I am not my government.
No one is.
Not Americans, and not anybody else.
I’ve met Russians who think that what their government is doing in Ukraine is despicable, Australians who think Tony Abbot is a damn fool, Brits who are oblivious to the ridiculous threat of UKIP, Spaniards who are in favour Catalan independence – the list just goes on and on and on.
No one is their government and prejudging anyone based on their nationality is the stupidest thing I’ve ever done.
# Every Culture Has Prejudices
Speaking of prejudices … Americans – probably based on their history with slavery – have a reputation of being racist (my favourite invocation of this reputation is The Limited episode of Archer).

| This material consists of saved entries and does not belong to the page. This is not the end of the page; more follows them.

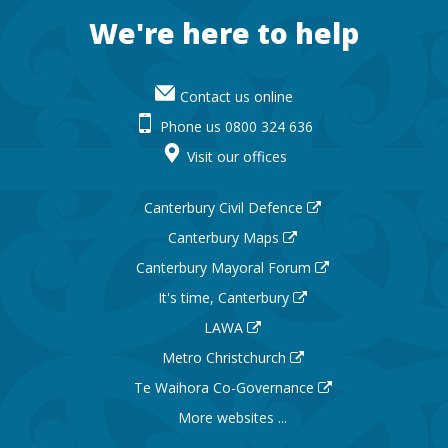
Footer
We're here to help
Contact us online
Phone us 0800 324 636
Visit our offices
Canterbury Civil Defence
Canterbury Maps
Canterbury Mayoral Forum
It's time, Canterbury
LAWA
Metro Christchurch
Te Waihora Co-Governance
More websites ...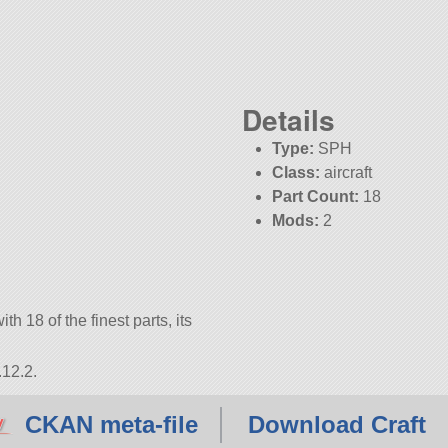
Details
Type:
SPH
Class:
aircraft
Part Count:
18
Mods:
2
KSP:
1.12.2
th 18 of the finest parts, its
.12.2.
CKAN meta-file
Download Craft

But judging someone based on their nationality is not fair, as I discussed above.
There is an idea in North America that only in North America do we have things like racial prejudices – that in Europe and the rest of the world, nobody subscribes to these outdated opinions.
That, I’ve discovered, is bullshit.
I’ve heard enough Dutch people discussing the “problems with Moroccans” to know that prejudging people based on their nation of origin or their skin colour is not something confined to the former Confederacy.
In most places I’ve visited for any time at all, I’ve eventually had a conversation with a local who exhibits some form of prejudice, usually based on skin colour.
Europe is not a magical place where everyone uses the metric system and no one judges anyone based on their ethnicity.
North America is not an exceptional place where people will still make judgements about you based on your skin colour.
People – everywhere – have prejudices. It is not a trait that is unique to any one region. It is a trait common to every culture and (probably) every person. It is as Avenue Q told us.
So yeah. The world is really big, most people are nice, people are not their government, and every culture has prejudices.
Sure, different cultures are distinct from one another, but they also have a lot in common. We are all more alike than I had realized, which is awesome, since it gives us a common ground we can start building relationships from.
I am inspired by the different cultures I’ve visited – by how different they are from anything I’ve seen before, but also by how much we are all the same. Let’s celebrate what makes us individuals – without focusing on “us vs them” – to find common ground. To paraphrase war veteran and entrepreneur Malcolm Reynolds, “we’re all just folk.”